Sur l'appel incident, la Sas Les Solutions de L'immobilier conteste avoir été réglée des honoraires de l'année 2017 et une partie de l'année 2018 et critique l'extrait de compte produit par le syndicat des copropriétaires en ce qu'il inclut des sommes dues et/ou réglées au syndic intervenant avant elle sans établir la preuve des paiements effectués à son profit, à charge pour le syndicat des copropriétaires, le cas échéant, de verser aux débats les extraits de compte bancaire confirmant les virements allégués.

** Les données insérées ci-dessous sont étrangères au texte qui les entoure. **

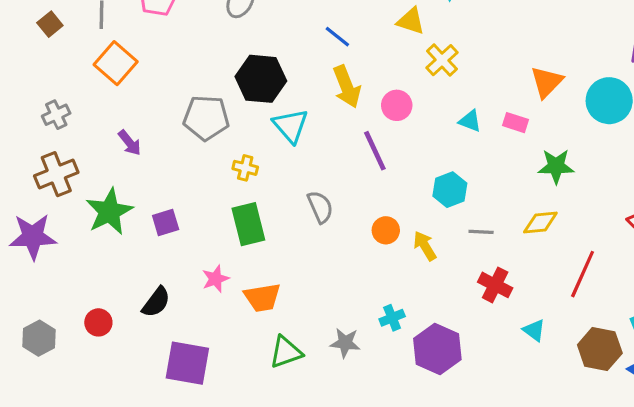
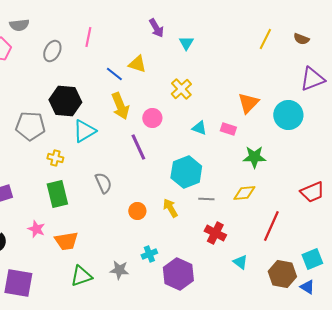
yellow triangle: (411, 21) -> (137, 64), moved
cyan triangle: (291, 126) -> (84, 131), turned 40
cyan hexagon: (450, 190) -> (186, 172), size x1.4
orange circle: (386, 230) -> (137, 211), moved
pink star: (216, 279) -> (36, 229), turned -30

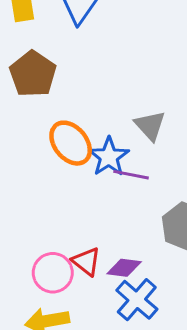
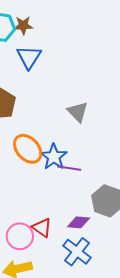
gray triangle: (150, 126) -> (78, 112), moved
purple diamond: (124, 268) -> (79, 222), moved

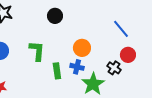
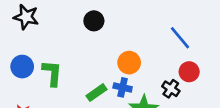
green L-shape: (37, 51) -> (52, 73), moved
green rectangle: (57, 71) -> (97, 93), turned 63

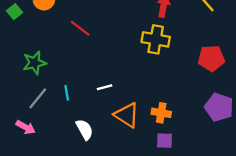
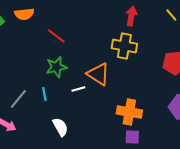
green star: (34, 63) -> (56, 67), moved
orange cross: (161, 113) -> (129, 112), size x1.4
orange triangle: (127, 115) -> (98, 74), moved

Par dernières écritures notifiées par voie électronique le 8 août 2023, le syndicat des copropriétaires demande à la cour de :

sur l'appel principal de la société Les Solutions de L'immobilier :

déclarer cet appel irrecevable et manifestement mal fondé,

débouter en conséquence la société Les Solutions de L'immobilier de l'intégralité de ses demandes,

sur l'appel incident du syndicat des copropriétaires de la résidence « Les champs fleuris » :

déclarer l'appel incident du syndicat des copropriétaires régulier, recevable et fondé,

y faisant droit :

infirmer le jugement rendu par le tribunal de proximité de Molsheim en date du 19 janvier 2023 sauf en ce qu'il a rejeté la fin de non-recevoir tirée de la prescription de l'action,

statuant à nouveau et dans les limites de l'appel incident du syndicat des copropriétaires :

constater que les honoraires dus au titre du dernier trimestre 2017 ont été réglés par le syndicat des copropriétaires et qu'aucune somme n'est due à la société Les Solutions de L'immobilier,

débouter la société Les Solutions de L'immobilier de l'intégralité de ses demandes,

condamner la société Les Solutions de L'immobilier à régler au syndicat des copropriétaires la somme de 2 000 euros en application des dispositions de l'article 700

du code de procédure civile au titre de la procédure de première instance, somme augmentée des intérêts au taux légal à compter de la décision à intervenir sur le fondement de l'article 1231-7 du code de procédure civile,

condamner la société Les Solutions de L'immobilier aux entiers frais et dépens de la procédure de première instance,

confirmer le jugement rendu par le tribunal de proximité de Molsheim en date du 19 janvier 2023 pour le surplus,

en tout état de cause :

condamner la société Les Solutions de L'immobilier à régler au syndicat des copropriétaires la somme de 2 000 euros en application des dispositions de l'article 700 du code de procédure civile au titre de la procédure d'appel, augmentée des intérêts au taux légal à compter de la décision à intervenir sur le fondement de l'article 1231-7 du Code de procédure civile, ainsi qu'aux entiers frais et dépens de la procédure d'appel.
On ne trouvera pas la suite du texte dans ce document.